Photo collage of different rare minerals and metals, in a diagram pointing to different geographical areas of the Earth, pictured in the middle. There is a binary code overlay over the top of the image.

A California-based metals company backed by some of the richest people in the world has used AI to find one of the world's biggest copper mines.

"When you hear the words Bill Gates, Jeff Bezos, and AI, the first thing that pops into your head probably isn't a massive copper mine in Zambia that could help power the world," said Quartz.

But a future that is increasingly electric "will need a lot of batteries, motors and wires", said The Economist. That inevitably means "a lot of cobalt, copper, lithium and nickel with which to build them. Great times, then, for prospectors, and particularly for any who think they can increase the efficiency of their profession."

'Google Maps of the Earth's crust'

KoBold Metals, which takes its name from the "mythical underground sprites that bedevilled miners in medieval Germany", uses artificial intelligence to scrape historical geological archives and create a "Google Maps" of the Earth's crust.

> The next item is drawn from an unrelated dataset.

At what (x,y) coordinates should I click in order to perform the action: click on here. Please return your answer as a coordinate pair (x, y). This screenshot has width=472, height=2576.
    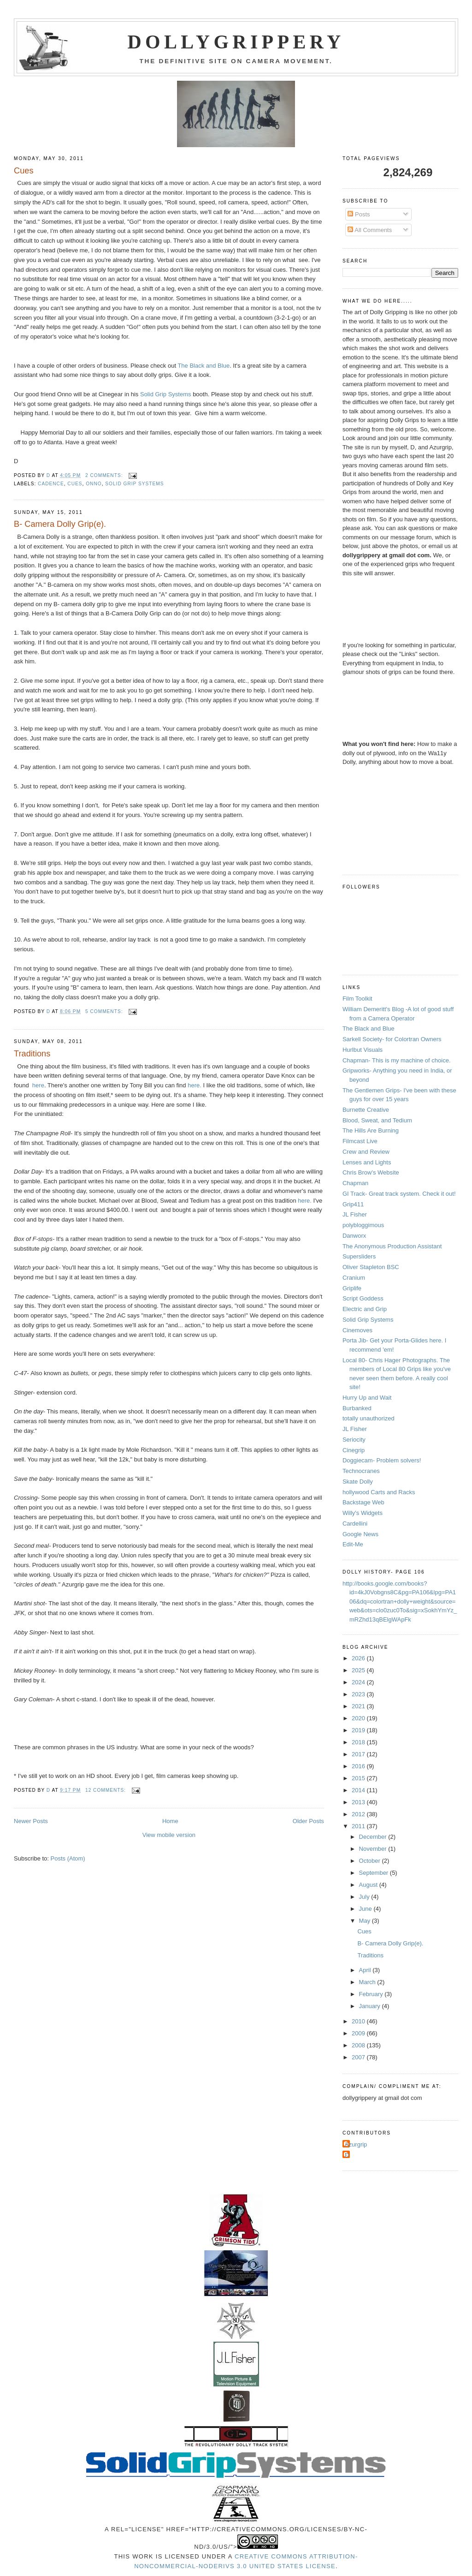     Looking at the image, I should click on (38, 1085).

Some of the reams of geological, geochemical and geophysical data needed to feed AI models is new, said The Economist, "but a lot once mouldered in the archives of national geological surveys, journals of geology and other historical repositories".

Algorithms then help "spot patterns and draw inferences about where to sink new mines", said the publication. Mining.com reported that the technology "can locate resources that may have eluded more traditional geologists and can help miners decide where to acquire land and drill".

KoBold is not the only miner deploying AI, but its huge find in Zambia is a watershed moment for how technology can be used in exploration.

'AI has plenty of room to improve things'

AI is increasingly being touted as a useful way to find new sources for lithium, cobalt, copper and nickel "more quickly and, theoretically, with less environmental degradation than previous methods", said Business Green.

The International Energy Agency has said that access to these minerals – and the investments needed to obtain more – "fall short of what is needed to transform the energy sector".

Copper in particular is used in solar panels, wind turbines and other equipment needed to transition the world towards net-zero energy, "so if AI has the potential to get critical minerals out of the ground and into products faster, that could be a good thing", said Quartz.

The world's largest mining companies are struggling to find high-quality assets and the demand for copper is "forecast to soar as countries set up efforts to electrify their transportation systems and pivot to renewable energy", said the Financial Times (FT). So the latest discovery in Zambia offers a "potential boost to the west's efforts to cut its reliance on China for metals vital to decarbonise everything from cars to power transmission systems".

As much as 99% of exploration projects fail to turn into physical mines. "AI therefore has plenty of room to improve things," said The Economist. "It may also help with a more subtle problem. By greatly expanding the volume of rock which can be searched, it will enable new strikes in familiar, well-governed countries."

Josh Goldman, founder and president of KoBold Metals, told the FT: “Exploration is where babies come from. You can help babies grow but you've got to get the birth rate up. That's the hardest part: how do you find things in the first place."

It seems AI could provide the answer.